Data for analysis:

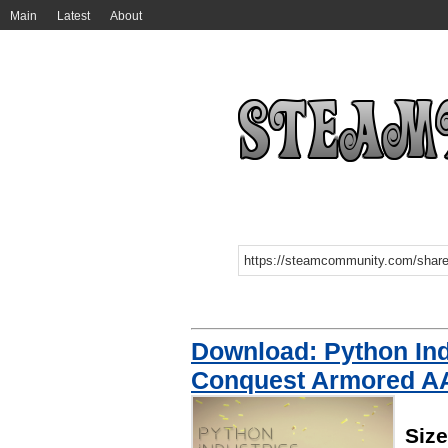
Main
Latest
About
Download: Python Ind
Conquest Armored A
Siz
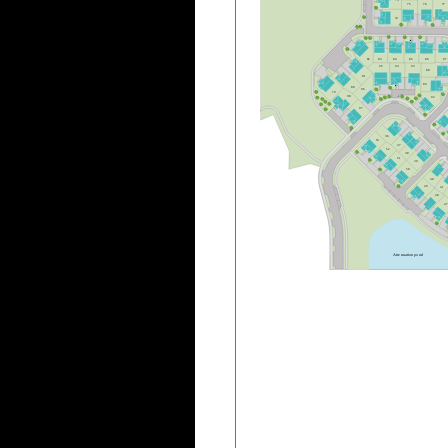
7
5
7
6
7
7
7
4
8
3
8
4
8
5
8
6
8
7
8
2
9
5
9
4
9
3
8
8
8
1
8
9
8
0
9
6
7
9
9
8
9
2
B
9
7
B
3
6
5
3
3
7
5
2
3
8
5
1
3
9
5
0
4
0
4
9
4
1
4
8
4
A
t
t
e
n
u
a
t
i
o
n
p
o
n
d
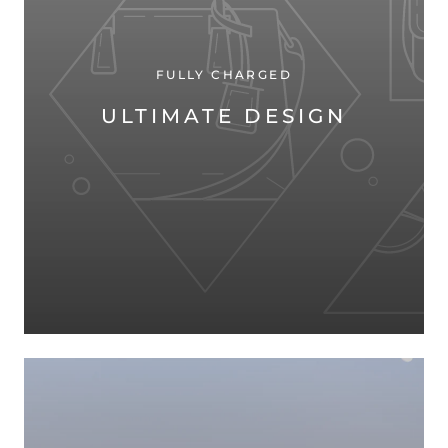
FULLY CHARGED
ULTIMATE DESIGN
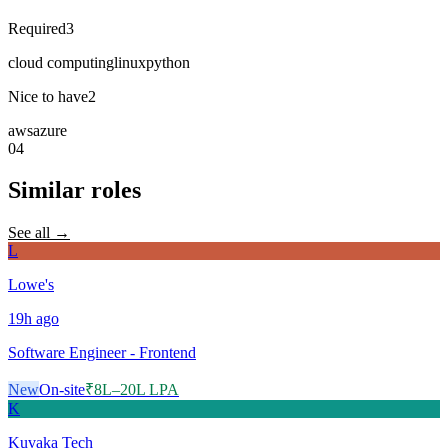
Required
3
cloud computing
linux
python
Nice to have
2
aws
azure
04
Similar roles
See all →
L
Lowe's
19h
ago
Software Engineer - Frontend
New
On-site
₹8L–20L LPA
K
Kuvaka Tech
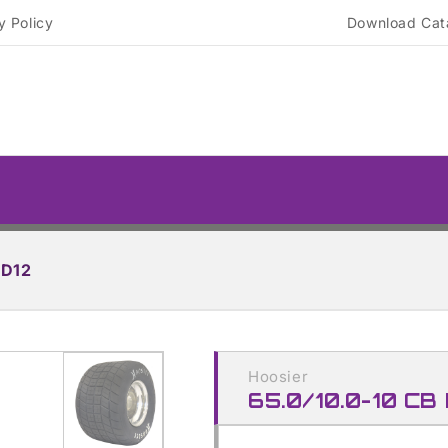
y Policy
Download Cat
RD12
Skip to
product
Hoosier
information
65.0/10.0-10 CB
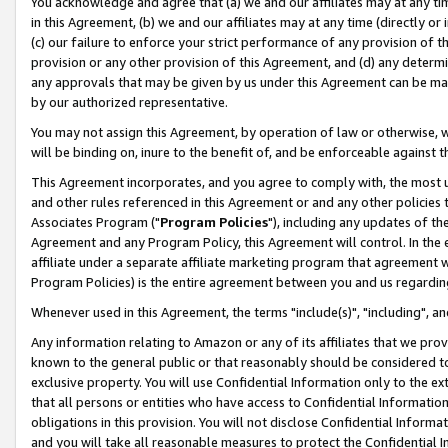
You acknowledge and agree that (a) we and our affiliates may at any time
in this Agreement, (b) we and our affiliates may at any time (directly or 
(c) our failure to enforce your strict performance of any provision of t
provision or any other provision of this Agreement, and (d) any determ
any approvals that may be given by us under this Agreement can be made,
by our authorized representative.
You may not assign this Agreement, by operation of law or otherwise, wi
will be binding on, inure to the benefit of, and be enforceable against t
This Agreement incorporates, and you agree to comply with, the most up-
and other rules referenced in this Agreement or and any other policies
Associates Program ("
Program Policies
"), including any updates of th
Agreement and any Program Policy, this Agreement will control. In th
affiliate under a separate affiliate marketing program that agreement 
Program Policies) is the entire agreement between you and us regardin
Whenever used in this Agreement, the terms "include(s)", "including", a
Any information relating to Amazon or any of its affiliates that we pro
known to the general public or that reasonably should be considered to
exclusive property. You will use Confidential Information only to the
that all persons or entities who have access to Confidential Informatio
obligations in this provision. You will not disclose Confidential Informa
and you will take all reasonable measures to protect the Confidential In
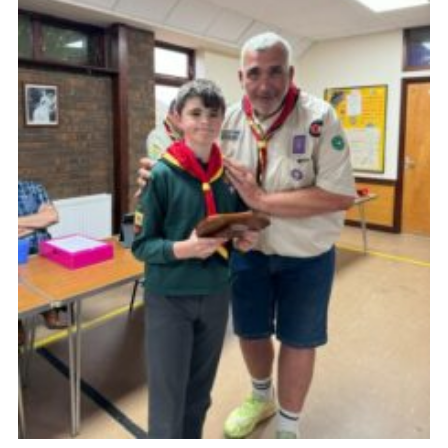
Cookies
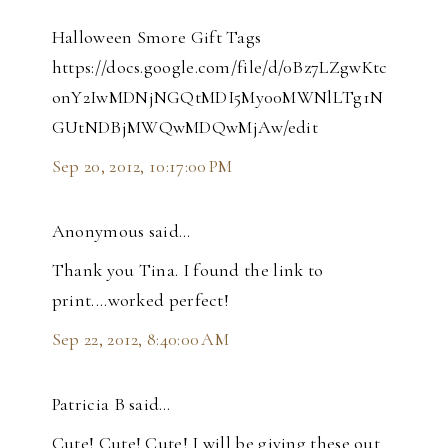
Halloween Smore Gift Tags
https://docs.google.com/file/d/0Bz7LZgwKtc
onY2IwMDNjNGQtMDI5My00MWNlLTg1N
GUtNDBjMWQwMDQwMjAw/edit
Sep 20, 2012, 10:17:00 PM
Anonymous said…
Thank you Tina. I found the link to
print....worked perfect!
Sep 22, 2012, 8:40:00 AM
Patricia B said…
Cute! Cute! Cute! I will be giving these out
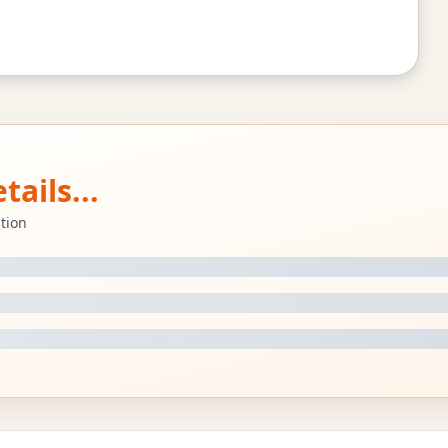
ails...
tion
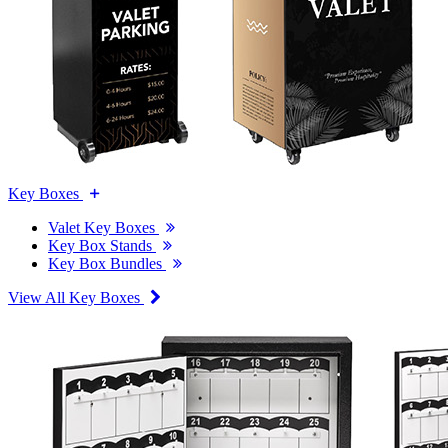
Key Boxes
Valet Key Boxes
Key Box Stands
Key Box Bundles
View All Key Boxes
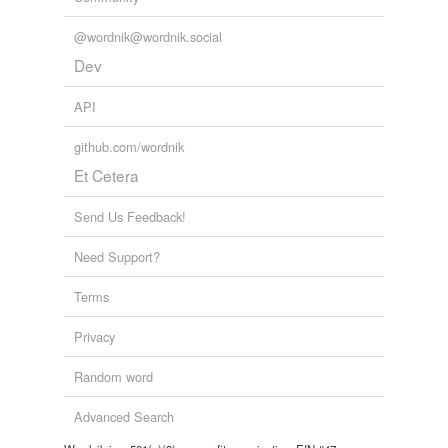
@wordnik@wordnik.social
Dev
API
github.com/wordnik
Et Cetera
Send Us Feedback!
Need Support?
Terms
Privacy
Random word
Advanced Search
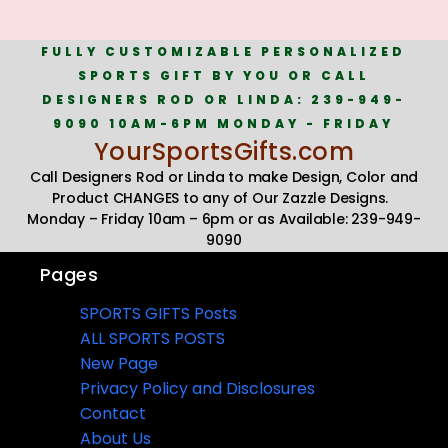
FULLY CUSTOMIZABLE PERSONALIZED
SPORTS GIFT BY YOU OR CALL
DESIGNERS ROD OR LINDA: 239-949-
9090 10AM-6PM MONDAY - FRIDAY
YourSportsGifts.com
Call Designers Rod or Linda to make Design, Color and
Product CHANGES to any of Our Zazzle Designs.
Monday – Friday 10am – 6pm or as Available: 239-949-
9090
Pages
SPORTS GIFTS Posts
ALL SPORTS POSTS
New Page
Privacy Policy and Disclosures
Contact
About Us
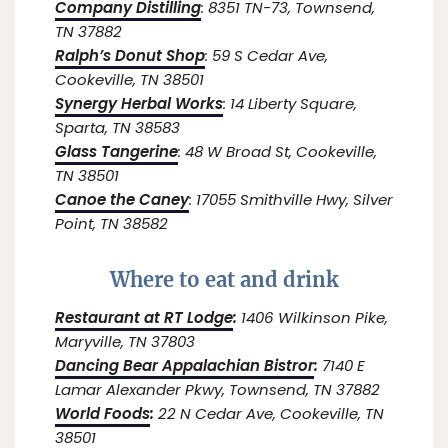
Company Distilling
: 8351 TN-73, Townsend,
TN 37882
Ralph’s Donut Shop
: 59 S Cedar Ave,
Cookeville, TN 38501
Synergy Herbal Works
: 14 Liberty Square,
Sparta, TN 38583
Glass Tangerine
: 48 W Broad St, Cookeville,
TN 38501
Canoe the Caney
: 17055 Smithville Hwy, Silver
Point, TN 38582
Where to eat and drink
Restaurant at RT Lodge
:
1406 Wilkinson Pike,
Maryville, TN 37803
Dancing Bear Appalachian Bistror
:
7140 E
Lamar Alexander Pkwy, Townsend, TN 37882
World Foods
:
22 N Cedar Ave, Cookeville, TN
38501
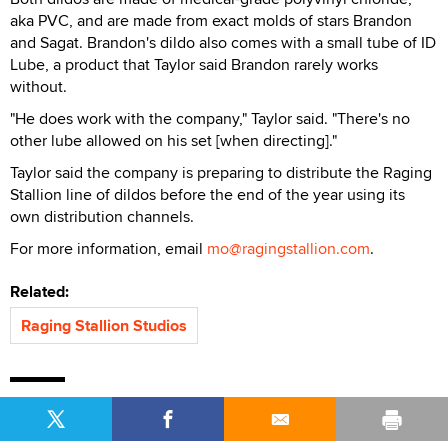
aka PVC, and are made from exact molds of stars Brandon
and Sagat. Brandon's dildo also comes with a small tube of ID
Lube, a product that Taylor said Brandon rarely works
without.
"He does work with the company," Taylor said. "There's no
other lube allowed on his set [when directing]."
Taylor said the company is preparing to distribute the Raging
Stallion line of dildos before the end of the year using its
own distribution channels.
For more information, email
mo@ragingstallion.com
.
Related:
Raging Stallion Studios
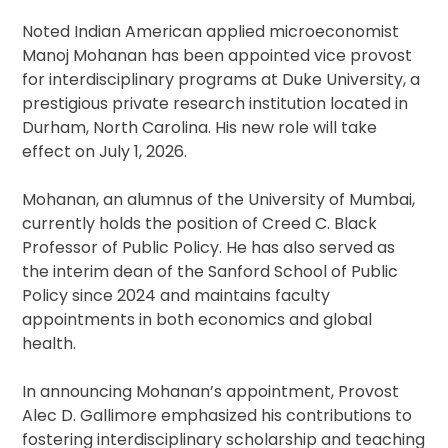
Noted Indian American applied microeconomist
Manoj Mohanan has been appointed vice provost
for interdisciplinary programs at Duke University, a
prestigious private research institution located in
Durham, North Carolina. His new role will take
effect on July 1, 2026.
Mohanan, an alumnus of the University of Mumbai,
currently holds the position of Creed C. Black
Professor of Public Policy. He has also served as
the interim dean of the Sanford School of Public
Policy since 2024 and maintains faculty
appointments in both economics and global
health.
In announcing Mohanan’s appointment, Provost
Alec D. Gallimore emphasized his contributions to
fostering interdisciplinary scholarship and teaching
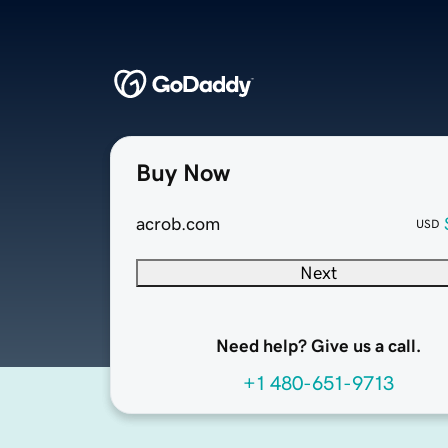
Buy Now
acrob.com
USD
Next
Need help? Give us a call.
+1 480-651-9713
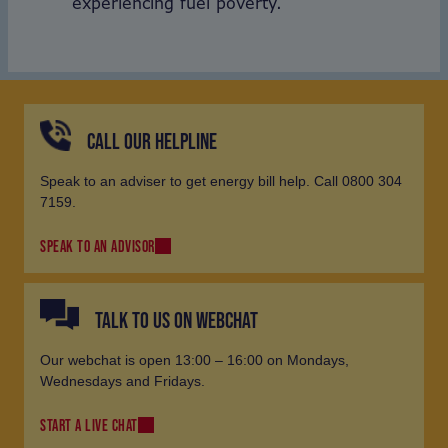
experiencing fuel poverty.
CALL OUR HELPLINE
Speak to an adviser to get energy bill help. Call 0800 304
7159.
SPEAK TO AN ADVISOR
TALK TO US ON WEBCHAT
Our webchat is open 13:00 – 16:00 on Mondays,
Wednesdays and Fridays.
START A LIVE CHAT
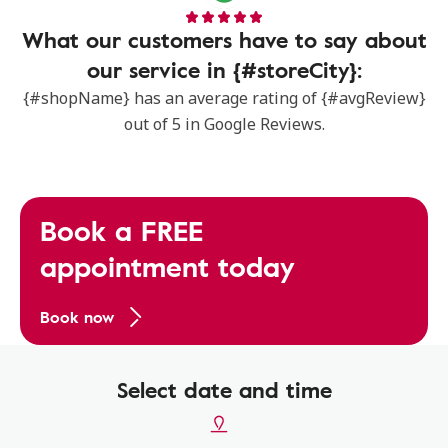
What our customers have to say about
our service in {#storeCity}:
{#shopName} has an average rating of {#avgReview}
out of 5 in Google Reviews.
Book a FREE
appointment today
Book now
Select date and time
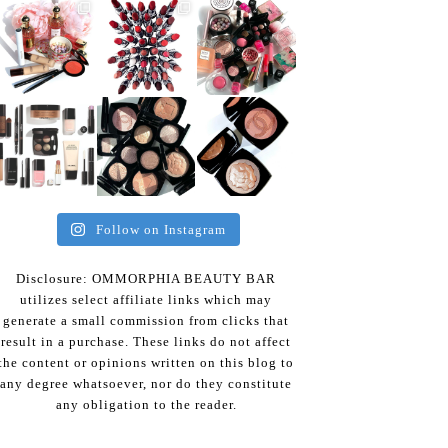
Follow on Instagram
Disclosure: OMMORPHIA BEAUTY BAR
utilizes select affiliate links which may
generate a small commission from clicks that
result in a purchase. These links do not affect
the content or opinions written on this blog to
any degree whatsoever, nor do they constitute
any obligation to the reader.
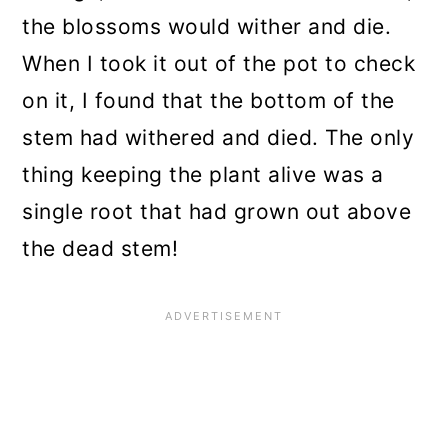
the blossoms would wither and die.
When I took it out of the pot to check
on it, I found that the bottom of the
stem had withered and died. The only
thing keeping the plant alive was a
single root that had grown out above
the dead stem!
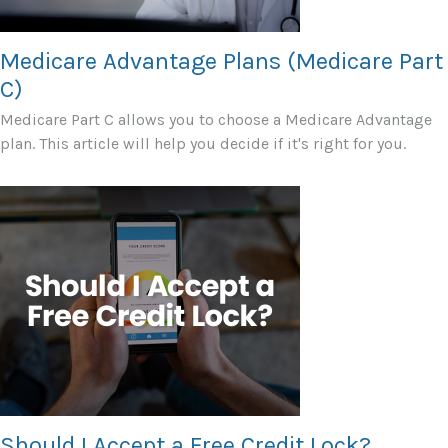
Medicare Advantage Plans (Medicare Part
C)
Medicare Part C allows you to choose a Medicare Advantage
plan. This article will help you decide if it's right for you.
Should I Accept a Free Credit Lock?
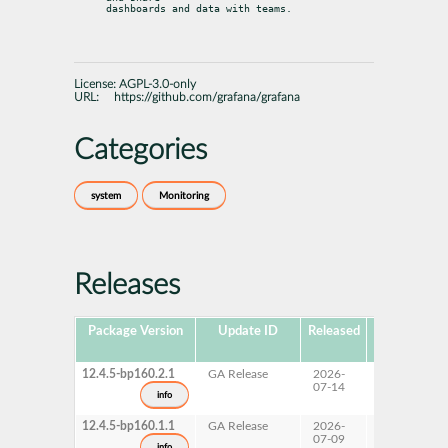
dashboards and data with teams.
License:
AGPL-3.0-only
URL:
https://github.com/grafana/grafana
Categories
system
Monitoring
Releases
Package Version
Update ID
Released
Package
Hub Version
12.4.5-bp160.2.1
GA Release
2026-
16.0
07-14
info
12.4.5-bp160.1.1
GA Release
2026-
16.0
07-09
info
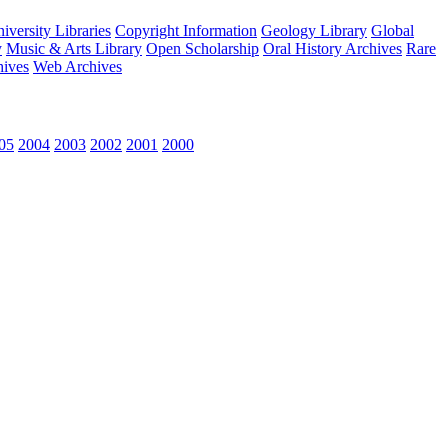
versity Libraries
Copyright Information
Geology Library
Global
y
Music & Arts Library
Open Scholarship
Oral History Archives
Rare
hives
Web Archives
05
2004
2003
2002
2001
2000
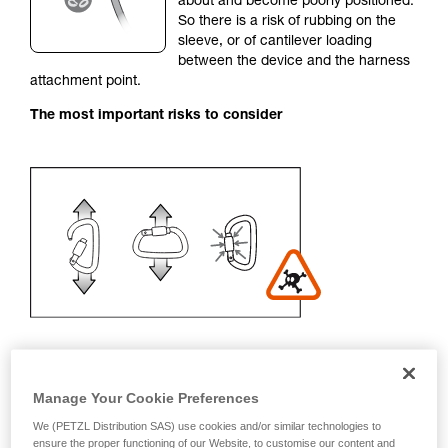
about and become poorly positioned.
unsupervised.
So there is a risk of rubbing on the
We provide examples of techniques related to
sleeve, or of cantilever loading
your activity. There may be others that we do
between the device and the harness
not describe here.
attachment point.
The most important risks to consider
Manage Your Cookie Preferences
Recommendation on carabiner and
We (PETZL Distribution SAS) use cookies and/or similar technologies to
accessories
ensure the proper functioning of our Website, to customise our content and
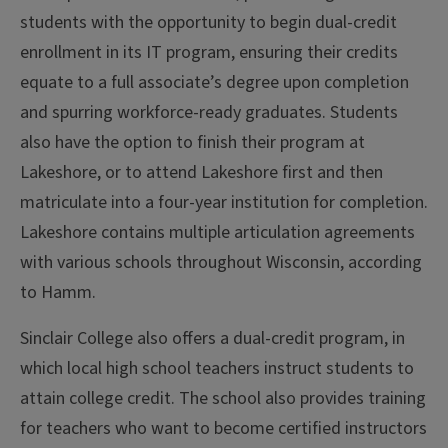
students with the opportunity to begin dual-credit
enrollment in its IT program, ensuring their credits
equate to a full associate’s degree upon completion
and spurring workforce-ready graduates. Students
also have the option to finish their program at
Lakeshore, or to attend Lakeshore first and then
matriculate into a four-year institution for completion.
Lakeshore contains multiple articulation agreements
with various schools throughout Wisconsin, according
to Hamm.
Sinclair College also offers a dual-credit program, in
which local high school teachers instruct students to
attain college credit. The school also provides training
for teachers who want to become certified instructors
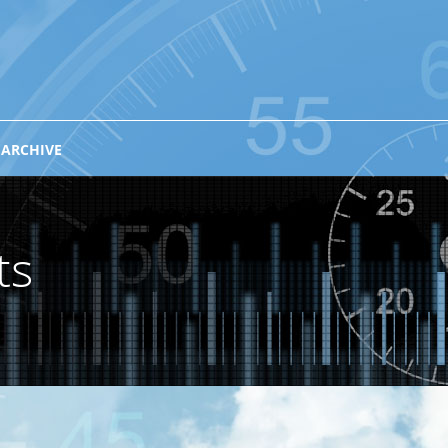
 ARCHIVE
ts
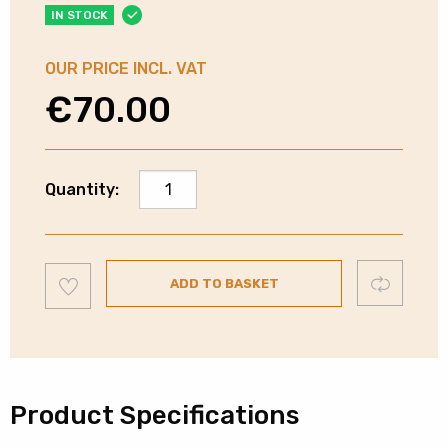
IN STOCK
OUR PRICE INCL. VAT
€
70.00
Russell
Quantity:
Hobbs
Eclipse
Kettle
Add
-
Compare
ADD TO BASKET
to
wishlist
Midnight
Blue
quantity
Product Specifications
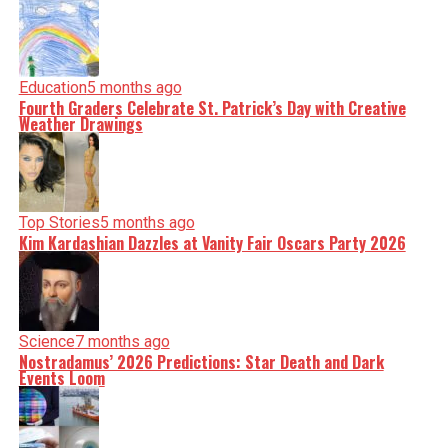
Education
5 months ago
Fourth Graders Celebrate St. Patrick’s Day with Creative
Weather Drawings
Top Stories
5 months ago
Kim Kardashian Dazzles at Vanity Fair Oscars Party 2026
Science
7 months ago
Nostradamus’ 2026 Predictions: Star Death and Dark
Events Loom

What to produce:
Range to print from the listing above: from the line with "When I took it out of the pot to check" up to and including the line with "Sinclair College also". Please print those lines exactly, with no pictures and nothing more.

Response:
When I took it out of the pot to check
on it, I found that the bottom of the
stem had withered and died. The only
thing keeping the plant alive was a
single root that had grown out above
the dead stem!
Medicare Advantage Plans (Medicare Part
C)
Medicare Part C allows you to choose a Medicare Advantage
plan. This article will help you decide if it's right for you.
Should I Accept a Free Credit Lock?
dashboards and data with teams.
License:
AGPL-3.0-only
URL:
https://github.com/grafana/grafana
Categories
system
Monitoring
Releases
Package Version
Update ID
Released
Package
Hub Version
12.4.5-bp160.2.1
GA Release
2026-
16.0
07-14
info
12.4.5-bp160.1.1
GA Release
2026-
16.0
07-09
info
versity Libraries
Copyright Information
Geology Library
Global
y
Music & Arts Library
Open Scholarship
Oral History Archives
Rare
hives
Web Archives
05
2004
2003
2002
2001
2000
about and become poorly positioned.
unsupervised.
So there is a risk of rubbing on the
We provide examples of techniques related to
sleeve, or of cantilever loading
your activity. There may be others that we do
between the device and the harness
not describe here.
attachment point.
The most important risks to consider
Manage Your Cookie Preferences
Recommendation on carabiner and
We (PETZL Distribution SAS) use cookies and/or similar technologies to
accessories
ensure the proper functioning of our Website, to customise our content and
students with the opportunity to begin dual-credit
enrollment in its IT program, ensuring their credits
equate to a full associate’s degree upon completion
and spurring workforce-ready graduates. Students
also have the option to finish their program at
Lakeshore, or to attend Lakeshore first and then
matriculate into a four-year institution for completion.
Lakeshore contains multiple articulation agreements
with various schools throughout Wisconsin, according
to Hamm.
Sinclair College also offers a dual-credit program, in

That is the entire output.